:: Data for this task ::
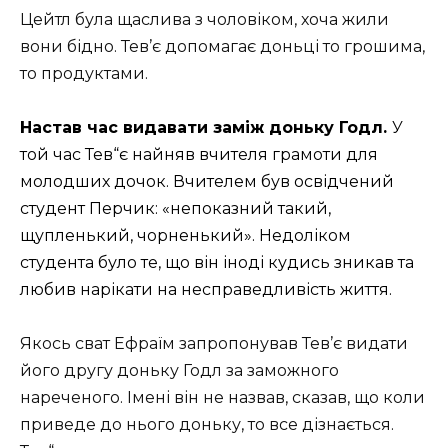
Цейтл була щаслива з чоловіком, хоча жили
вони бідно. Тев’є допомагає доньці то грошима,
то продуктами.
Настав час видавати заміж доньку Годл.
У
той час Тев“є найняв вчителя грамоти для
молодших дочок. Вчителем був освідчений
студент
Перчик: «непоказний такий,
щупленький, чорненький». Недоліком
студента було те, що він іноді кудись зникав та
любив нарікати на несправедливість життя.
Якось сват Ефраїм запропонував Тев’є видати
його другу доньку Годл за заможного
нареченого. Імені він не назвав, сказав, що коли
приведе до нього доньку, то все дізнається.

:: Try it ::
The lines above, starting at the one with "то продуктами." and ending at the one with "Якось сват Ефраїм запропонував Тев’є видати", are the only ones to return, exactly as written.

:: Solution to the exercise ::
то продуктами.
Настав час видавати заміж доньку Годл.
У
той час Тев“є найняв вчителя грамоти для
молодших дочок. Вчителем був освідчений
студент
Перчик: «непоказний такий,
щупленький, чорненький». Недоліком
студента було те, що він іноді кудись зникав та
любив нарікати на несправедливість життя.
Якось сват Ефраїм запропонував Тев’є видати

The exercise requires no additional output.